En  el  mismo sentido, la apreciación de la  defensa  consistente  en  que  la revocatoria de una resolución inhibitoria con  base  en argumentos como los expresados en la resolución del 9 de marzo de 2009  genera  inseguridad jurídica, porque la estabilidad de la cosa juzgada relativa  que  cobija  las  decisiones inhibitorias dependería del criterio del Fiscal de  turno,  sólo  ratifica  la  falsedad en la que se apoya una de las premisas que  sustentan la tesis.   

La resolución del 9 de marzo de 2009 no tuvo  como  sustento  el  criterio  apreciativo  del  fiscal  que  precedió  a  quien  profirió  la  resolución inhibitoria a favor del doctor ARIAS PINEDA frente al  valor  otorgado  al  testimonio  de  la doctora TERESITA BARRERA MADERA, sino la  sentencia  proferida  por  la  Corte.  Cosa distinta es que para la fecha en que  esta  Corporación  resolvió  en  segunda  instancia condenar a DAVID DE JESÚS  RINCÓN  SÁNCHEZ,  otro  fuera  el  funcionario que tuviera a cargo el despacho  Fiscal  en  donde  se  encontraba  la  actuación, y eso no es más que una mera  casualidad  que ningún aporte le hace a la tesis de la defensa, porque, como se  ha  sostenido,  dicho  fallo  imponía revisar el fundamento que inicialmente se  tuvo  para  inhibirse  de abrir investigación, pues de allí surgía un indicio  que   apuntaba   a  lo  contrario,  imponiéndose,  por  consiguiente  abrir  la  investigación  a  efectos  de profundizar en la pesquisa para determinar, entre  otras,  si  se  infringió  la  ley penal y las circunstancias de tiempo, modo y  lugar en que se desarrolló la conducta.   

Por  estas  razones,  se  reitera,  la  Sala  adicionará  la  decisión recurrida en el sentido de decretar el testimonio del  doctor  FABIO IVÁN REYES y no repondrá lo que tiene que ver con la negativa de  nulidad, decisión que se mantiene.   

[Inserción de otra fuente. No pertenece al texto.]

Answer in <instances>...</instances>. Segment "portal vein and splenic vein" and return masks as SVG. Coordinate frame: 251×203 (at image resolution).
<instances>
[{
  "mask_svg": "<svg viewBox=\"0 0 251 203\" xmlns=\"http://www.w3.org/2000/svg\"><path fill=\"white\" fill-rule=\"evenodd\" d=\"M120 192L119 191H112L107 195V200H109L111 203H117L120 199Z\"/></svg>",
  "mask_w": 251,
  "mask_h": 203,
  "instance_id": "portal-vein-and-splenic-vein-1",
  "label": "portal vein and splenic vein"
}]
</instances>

En  mérito de lo expuesto, la Corte Suprema  de Justicia, Sala de Casación Penal,   

RESUELVE  

    

1. ADICIONAR  la  decisión  impugnada  en el  sentido de     

decretar  el  testimonio  del  doctor FABIO  IVÁN REYES.   

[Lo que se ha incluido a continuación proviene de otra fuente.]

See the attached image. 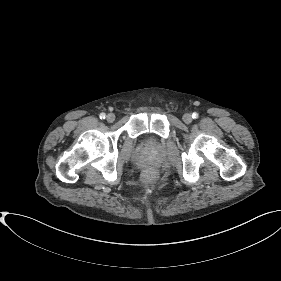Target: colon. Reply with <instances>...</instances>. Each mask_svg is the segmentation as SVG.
I'll use <instances>...</instances> for the list:
<instances>
[{
  "mask_svg": "<svg viewBox=\"0 0 281 281\" xmlns=\"http://www.w3.org/2000/svg\"><path fill=\"white\" fill-rule=\"evenodd\" d=\"M155 178H156V173L152 169L145 171L143 174V181L146 183L153 182L155 180Z\"/></svg>",
  "mask_w": 281,
  "mask_h": 281,
  "instance_id": "5ec220e1",
  "label": "colon"
}]
</instances>
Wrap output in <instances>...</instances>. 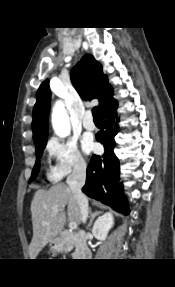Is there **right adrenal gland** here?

2.    NO  REPONER  la  providencia  recurrida  relativa  a la no  declaratoria de la nulidad.   

3.  Las partes quedan notificadas en estrado.   

4. Contra esta decisión no procede ningún  recurso.   

Cúmplase  

JOSÉ LUIS BARCELÓ CAMACHO  

PAULA CADAVID LONDOÑO  

Conjuez  

FERNANDO CASTRO CABALLERO  

         EUGENIO FERNÁNDEZ CARLIER   

MAURICIO LUNA BISBAL  

Conjuez  

GUSTAVO ENRIQUE MALO FERNANDEZ  

      EYDER PATIÑO  CABRERA   

RICARDO POSADA MAYA  

Conjuez  

  PATRICIA SALAZAR CUELLAR  

            NUBIA YOLANDA NOVA GARCÍA   

             Secretaria   

    

1 Folio  168, cuaderno original No. 1 de la actuación surtida en la Corte.